_About this task_
Would you copy each line of the data below that has "from"?

Saved data entries:
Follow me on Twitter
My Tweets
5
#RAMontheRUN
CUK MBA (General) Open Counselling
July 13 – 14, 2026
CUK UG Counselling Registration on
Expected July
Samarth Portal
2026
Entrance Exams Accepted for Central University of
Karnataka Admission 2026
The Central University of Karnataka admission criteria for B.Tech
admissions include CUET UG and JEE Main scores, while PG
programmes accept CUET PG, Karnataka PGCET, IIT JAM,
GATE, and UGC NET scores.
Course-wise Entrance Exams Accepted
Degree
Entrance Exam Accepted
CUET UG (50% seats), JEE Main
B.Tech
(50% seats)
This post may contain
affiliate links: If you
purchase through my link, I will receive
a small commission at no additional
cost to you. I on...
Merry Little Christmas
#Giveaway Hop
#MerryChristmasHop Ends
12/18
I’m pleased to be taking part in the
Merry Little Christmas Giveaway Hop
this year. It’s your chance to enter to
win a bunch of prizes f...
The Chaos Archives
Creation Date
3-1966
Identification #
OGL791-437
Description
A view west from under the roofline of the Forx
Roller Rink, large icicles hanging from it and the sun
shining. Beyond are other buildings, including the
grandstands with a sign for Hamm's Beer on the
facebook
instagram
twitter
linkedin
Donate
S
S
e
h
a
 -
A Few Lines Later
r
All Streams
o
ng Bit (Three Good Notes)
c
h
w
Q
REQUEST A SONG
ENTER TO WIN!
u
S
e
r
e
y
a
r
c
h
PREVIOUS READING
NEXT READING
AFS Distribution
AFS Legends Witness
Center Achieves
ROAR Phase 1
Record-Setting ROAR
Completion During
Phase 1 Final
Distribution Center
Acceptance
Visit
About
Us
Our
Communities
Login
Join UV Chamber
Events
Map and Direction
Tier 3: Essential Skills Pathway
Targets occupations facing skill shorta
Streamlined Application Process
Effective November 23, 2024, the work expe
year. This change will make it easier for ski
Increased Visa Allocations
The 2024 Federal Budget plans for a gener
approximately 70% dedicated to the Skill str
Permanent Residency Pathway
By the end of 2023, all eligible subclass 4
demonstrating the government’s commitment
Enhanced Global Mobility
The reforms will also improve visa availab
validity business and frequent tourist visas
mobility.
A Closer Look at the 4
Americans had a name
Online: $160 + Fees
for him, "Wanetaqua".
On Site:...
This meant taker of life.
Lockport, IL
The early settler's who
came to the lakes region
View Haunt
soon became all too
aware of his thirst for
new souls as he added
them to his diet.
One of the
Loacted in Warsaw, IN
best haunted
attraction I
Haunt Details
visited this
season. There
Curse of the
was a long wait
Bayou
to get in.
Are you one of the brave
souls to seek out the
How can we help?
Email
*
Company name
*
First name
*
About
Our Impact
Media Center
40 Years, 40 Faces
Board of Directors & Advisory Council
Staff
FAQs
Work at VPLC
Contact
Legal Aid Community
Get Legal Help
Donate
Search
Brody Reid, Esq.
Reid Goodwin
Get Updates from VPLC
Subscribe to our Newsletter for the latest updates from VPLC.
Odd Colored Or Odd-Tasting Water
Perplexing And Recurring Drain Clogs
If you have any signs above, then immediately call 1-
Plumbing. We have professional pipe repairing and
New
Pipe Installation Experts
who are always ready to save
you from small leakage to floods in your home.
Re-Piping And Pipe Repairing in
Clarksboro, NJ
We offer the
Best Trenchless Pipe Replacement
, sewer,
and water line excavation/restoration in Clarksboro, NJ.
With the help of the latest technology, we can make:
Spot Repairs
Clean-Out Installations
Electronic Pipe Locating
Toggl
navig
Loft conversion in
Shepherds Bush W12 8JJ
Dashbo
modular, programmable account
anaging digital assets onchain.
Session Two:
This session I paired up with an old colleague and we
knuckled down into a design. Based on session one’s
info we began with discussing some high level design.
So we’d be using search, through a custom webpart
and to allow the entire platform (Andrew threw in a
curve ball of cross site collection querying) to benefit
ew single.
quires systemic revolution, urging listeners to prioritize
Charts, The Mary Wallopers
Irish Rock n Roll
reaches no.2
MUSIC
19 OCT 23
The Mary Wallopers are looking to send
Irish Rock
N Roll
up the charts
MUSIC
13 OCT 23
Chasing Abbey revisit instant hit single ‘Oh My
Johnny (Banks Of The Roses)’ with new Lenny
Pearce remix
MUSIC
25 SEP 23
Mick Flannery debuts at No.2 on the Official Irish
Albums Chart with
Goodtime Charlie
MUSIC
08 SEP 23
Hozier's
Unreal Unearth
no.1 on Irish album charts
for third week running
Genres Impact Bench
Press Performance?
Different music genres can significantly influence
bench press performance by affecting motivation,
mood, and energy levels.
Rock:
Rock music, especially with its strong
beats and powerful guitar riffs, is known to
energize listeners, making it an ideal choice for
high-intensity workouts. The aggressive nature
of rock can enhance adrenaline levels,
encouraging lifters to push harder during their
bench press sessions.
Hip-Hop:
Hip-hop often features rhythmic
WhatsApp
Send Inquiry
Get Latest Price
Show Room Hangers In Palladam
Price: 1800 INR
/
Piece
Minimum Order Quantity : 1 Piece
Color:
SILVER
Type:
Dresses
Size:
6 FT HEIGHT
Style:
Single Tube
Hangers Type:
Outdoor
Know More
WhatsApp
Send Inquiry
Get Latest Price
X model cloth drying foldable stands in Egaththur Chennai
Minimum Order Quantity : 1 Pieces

_Written answer_
A view west from under the roofline of the Forx
Roller Rink, large icicles hanging from it and the sun
Get Updates from VPLC
Subscribe to our Newsletter for the latest updates from VPLC.
you from small leakage to floods in your home.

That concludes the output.